PROBLEM REQUIREMENTS
Go to the line with "20% до зарплати" in the records below, then output it and each following line exactly, up to and including the line with "fevereiro de 2024, exatamente". Skip pictures and add nothing.

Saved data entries
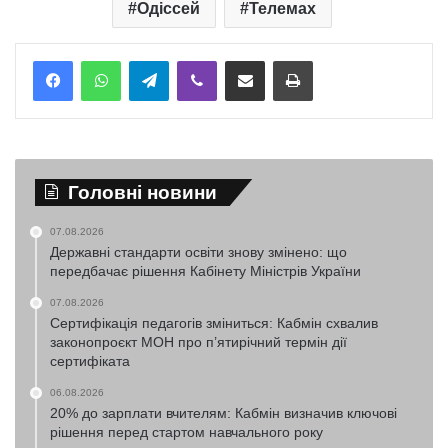
Одіссей
Телемах
Telegram
Viber
Надіслати електронною поштою
Надрукувати
Головні новини
07.08.2026
Державні стандарти освіти знову змінено: що
передбачає рішення Кабінету Міністрів України
07.08.2026
Сертифікація педагогів зміниться: Кабмін схвалив
законопроєкт МОН про п’ятирічний термін дії
сертифіката
06.08.2026
20% до зарплати вчителям: Кабмін визначив ключові
рішення перед стартом навчального року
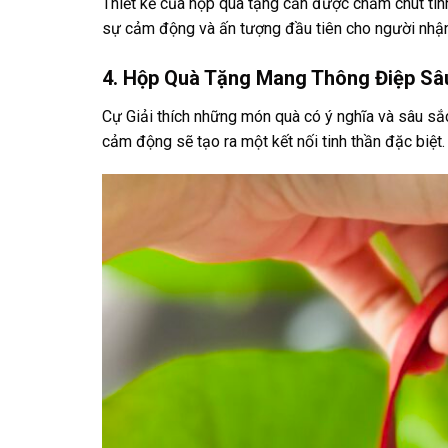
Thiết kế của hộp quà tặng cần được chăm chút tinh t
sự cảm động và ấn tượng đầu tiên cho người nhận
4. Hộp Quà Tặng Mang Thông Điệp Sâ
Cự Giải thích những món quà có ý nghĩa và sâu sắc
cảm động sẽ tạo ra một kết nối tinh thần đặc biệt.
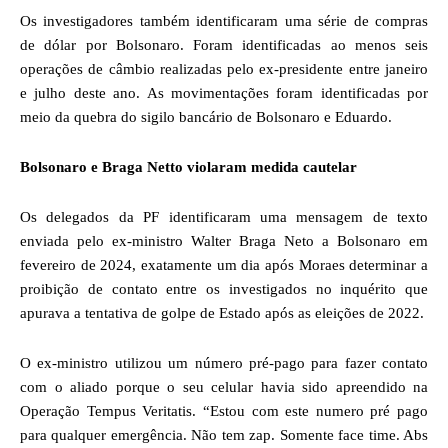
Os investigadores também identificaram uma série de compras
de dólar por Bolsonaro. Foram identificadas ao menos seis
operações de câmbio realizadas pelo ex-presidente entre janeiro
e julho deste ano. As movimentações foram identificadas por
meio da quebra do sigilo bancário de Bolsonaro e Eduardo.
Bolsonaro e Braga Netto violaram medida cautelar
Os delegados da PF identificaram uma mensagem de texto
enviada pelo ex-ministro Walter Braga Neto a Bolsonaro em
fevereiro de 2024, exatamente um dia após Moraes determinar a
proibição de contato entre os investigados no inquérito que
apurava a tentativa de golpe de Estado após as eleições de 2022.
O ex-ministro utilizou um número pré-pago para fazer contato
com o aliado porque o seu celular havia sido apreendido na
Operação Tempus Veritatis. “Estou com este numero pré pago
para qualquer emergência. Não tem zap. Somente face time. Abs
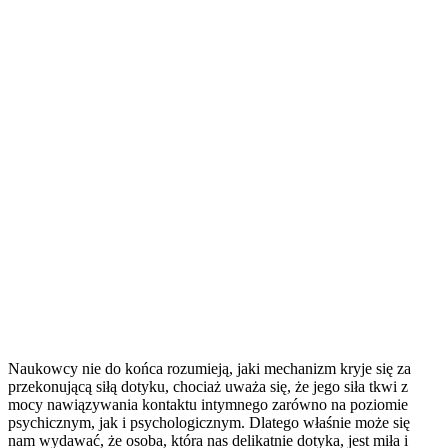
Naukowcy nie do końca rozumieją, jaki mechanizm kryje się za
przekonującą siłą dotyku, chociaż uważa się, że jego siła tkwi z
mocy nawiązywania kontaktu intymnego zarówno na poziomie
psychicznym, jak i psychologicznym. Dlatego właśnie może się
nam wydawać, że osoba, która nas delikatnie dotyka, jest miła i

REPLY TO THE TASK
20% до зарплати вчителям: Кабмін визначив ключові
рішення перед стартом навчального року
Thiết kế của hộp quà tặng cần được chăm chút tinh t
sự cảm động và ấn tượng đầu tiên cho người nhận
4. Hộp Quà Tặng Mang Thông Điệp Sâ
Cự Giải thích những món quà có ý nghĩa và sâu sắc
cảm động sẽ tạo ra một kết nối tinh thần đặc biệt.
Os investigadores também identificaram uma série de compras
de dólar por Bolsonaro. Foram identificadas ao menos seis
operações de câmbio realizadas pelo ex-presidente entre janeiro
e julho deste ano. As movimentações foram identificadas por
meio da quebra do sigilo bancário de Bolsonaro e Eduardo.
Bolsonaro e Braga Netto violaram medida cautelar
Os delegados da PF identificaram uma mensagem de texto
enviada pelo ex-ministro Walter Braga Neto a Bolsonaro em
fevereiro de 2024, exatamente um dia após Moraes determinar a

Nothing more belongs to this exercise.